Histoire de l’extrême droite française, de 1870 à nos jours, d’Olivier Dard, Perrin, 912 p., 29 €. Perrin
Entretien par Alexandre Devecchio.
COMMENTAIRE – Cet entretien, réalisé par Alexandre Devecchio, est repris du Figaro Magazine de la semaine en cours. L’expertise incontestable d’Olivier Dard rend, sur ce sujet, tout commentaire superflu. Reste tout de même à ne pas oublier ce qu’ont donné, par la suite, les résultats électoraux exceptionnellement hauts des droites nationalistes après 1870, lorsque la forme républicaine de l’État fut finalement adoptée. Héritiers de l’Action française, en tout cas essayant de l’être, nous persistons à penser que l’échec qui suivit demeure une leçon pour aujourd’hui où, bien davantage qu’en 1870, la France a besoin d’une contre-révolution de fond plutôt que de succès électoraux des droites nationalistes. Ce qui ne signifie pas qu’ils ne seraient pas, tout de même, bons à prendre pour la France, fussent-ils nécessairement partiels, éphémères et fragiles. – Je Suis Français
ENTRETIEN – De la chute du second Empire à nos jours, le professeur à la Sorbonne retrace la vaste histoire de l’extrême droite dans un livre appelé à devenir un ouvrage de référence.
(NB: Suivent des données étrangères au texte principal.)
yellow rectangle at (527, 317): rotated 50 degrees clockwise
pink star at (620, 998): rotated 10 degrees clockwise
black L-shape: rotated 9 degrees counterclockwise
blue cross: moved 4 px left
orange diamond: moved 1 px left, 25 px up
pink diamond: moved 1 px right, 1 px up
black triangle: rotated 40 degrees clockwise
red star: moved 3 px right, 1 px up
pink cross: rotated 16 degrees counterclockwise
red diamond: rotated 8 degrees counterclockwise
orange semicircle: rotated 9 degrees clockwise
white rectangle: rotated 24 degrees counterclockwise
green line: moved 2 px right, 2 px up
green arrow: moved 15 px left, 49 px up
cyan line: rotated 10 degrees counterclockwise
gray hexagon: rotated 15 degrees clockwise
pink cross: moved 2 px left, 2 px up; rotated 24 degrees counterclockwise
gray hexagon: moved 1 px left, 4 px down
Une lecture également essentielle pour comprendre les enjeux politiques contemporains.

LE FIGARO MAGAZINE. – Aujourd’hui, l’expression « extrême droite » a une connotation péjorative. En tant qu’historien, comment définiriez-vous cette famille politique ? Ne serait-il pas plus judicieux de parler de « droite radicale » ou de « droite nationaliste » ?
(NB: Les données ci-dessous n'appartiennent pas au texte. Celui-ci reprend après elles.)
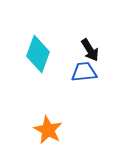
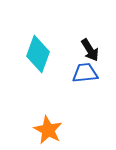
blue trapezoid: moved 1 px right, 1 px down
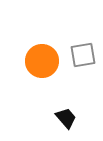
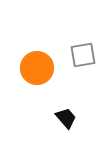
orange circle: moved 5 px left, 7 px down
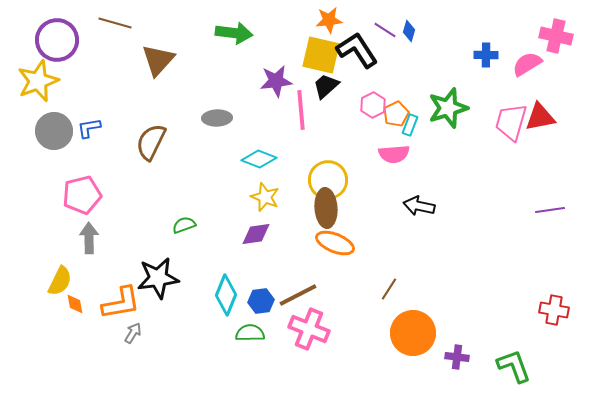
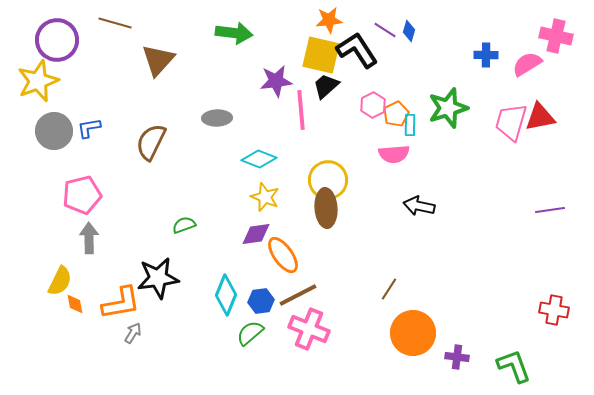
cyan rectangle at (410, 125): rotated 20 degrees counterclockwise
orange ellipse at (335, 243): moved 52 px left, 12 px down; rotated 33 degrees clockwise
green semicircle at (250, 333): rotated 40 degrees counterclockwise
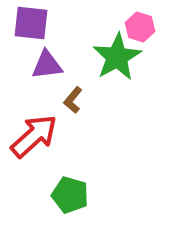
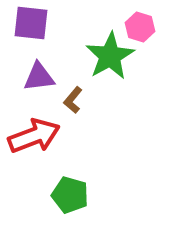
green star: moved 7 px left, 1 px up
purple triangle: moved 8 px left, 12 px down
red arrow: rotated 21 degrees clockwise
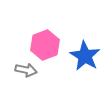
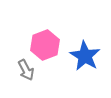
gray arrow: rotated 50 degrees clockwise
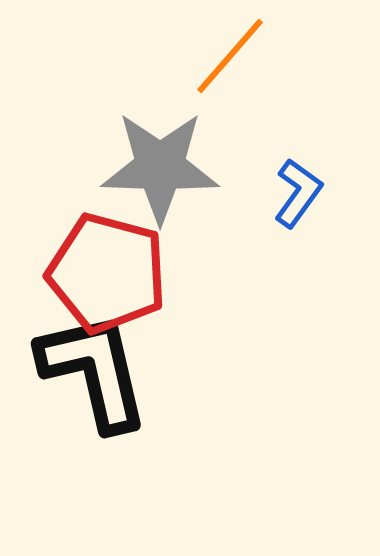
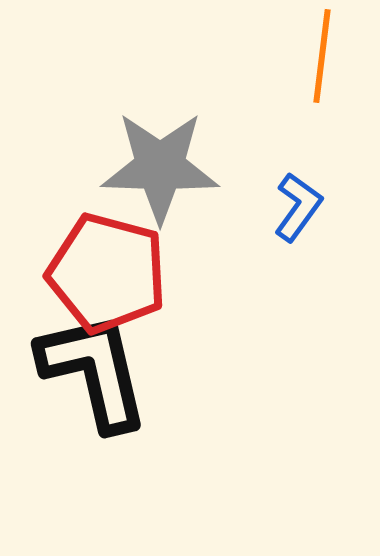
orange line: moved 92 px right; rotated 34 degrees counterclockwise
blue L-shape: moved 14 px down
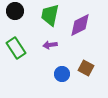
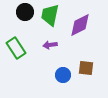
black circle: moved 10 px right, 1 px down
brown square: rotated 21 degrees counterclockwise
blue circle: moved 1 px right, 1 px down
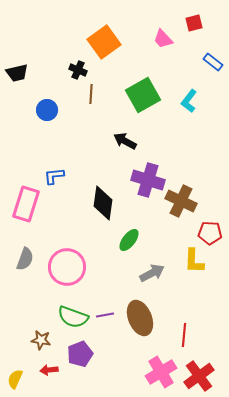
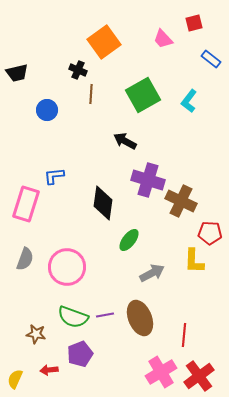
blue rectangle: moved 2 px left, 3 px up
brown star: moved 5 px left, 6 px up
OLIVIER DARD. – J’ai formulé des réserves sur l’expression extrême droite pour la raison que vous indiquez et parce que nombre de ceux qui l’emploient ne parviennent pas à s’entendre sur une définition. Le singulier me pose aussi problème. On sait, depuis René Rémond, qu’il existe des droites (il en comptait trois). Gilles Richard, dans son Histoire des droites de 1815 à nos jours a répertorié huit familles de droite depuis 1815, parmi lesquelles le traditionalisme et surtout le nationalisme, hégémonique à droite en 2026, électoralement parlant. Mon livre porte sur l’histoire des droites nationalistes, en prenant en considération le traditionalisme et surtout le nationalisme, qui court de Déroulède à Le Pen en passant par Barrès, Maurras, les ligues, Vichy et le combat pour l’Algérie française.
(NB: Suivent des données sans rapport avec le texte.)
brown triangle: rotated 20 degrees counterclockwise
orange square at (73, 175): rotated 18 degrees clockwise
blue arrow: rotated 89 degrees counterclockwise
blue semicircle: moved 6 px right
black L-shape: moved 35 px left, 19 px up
Pourquoi avoir commencé votre histoire de l’extrême droite en 1870 ?
J’aurais pu remonter à 1815, voire à 1789. Mais il existe une riche historiographie sur le sujet que je mobilise en mettant l’accent sur les années 1870. Nous sommes au lendemain de la défaite du second Empire contre la Prusse et de la victoire des monarchistes aux élections de 1871. Suivent deux épisodes majeurs : l’impossibilité d’une restauration de la monarchie au profit du comte de Chambord et une tentative infructueuse de mise sur pied d’un Ordre moral (coalition des droites, NDLR) porté par l’objectif de rebâtir une France monarchiste mais aussi chrétienne. Ce double échec profite aux républicains après la crise du 16 mai 1877, qui marque le vrai début de la IIIe République et redistribue les cartes du jeu politique.
L’extrême droite ou la droite nationaliste est-elle toujours contre-révolutionnaire ?
Historiquement, l’extrême droite est contre-révolutionnaire si on la rattache au légitimisme ou, plus précisément, à l’une de ses composantes. L’historien Olivier Tort montre que le légitimisme se fissure entre 1814 et 1830 en trois entités, un centre droit, un bloc majoritaire et une extrême droite qui est, selon ses termes, « à la “pointe” du combat royaliste ». On en trouve la trace chez les Chevau-légers, ces députés qui sont les partisans les plus radicaux parmi les légitimistes du comte de Chambord. Son intransigeance, marquée par la défense de son « principe » incarné dans le drapeau blanc, débouche sur le déclin irréversible du légitimisme, qui tente, sans succès, de profiter de la crise boulangiste de la seconde moitié des années 1880. En réalité, les projets légitimistes et ceux du général Boulanger avaient peu à voir et la sociologie comme la géographie de leurs soutiens étaient bien différentes.
L’affaire Dreyfus a-t-elle été un tournant ?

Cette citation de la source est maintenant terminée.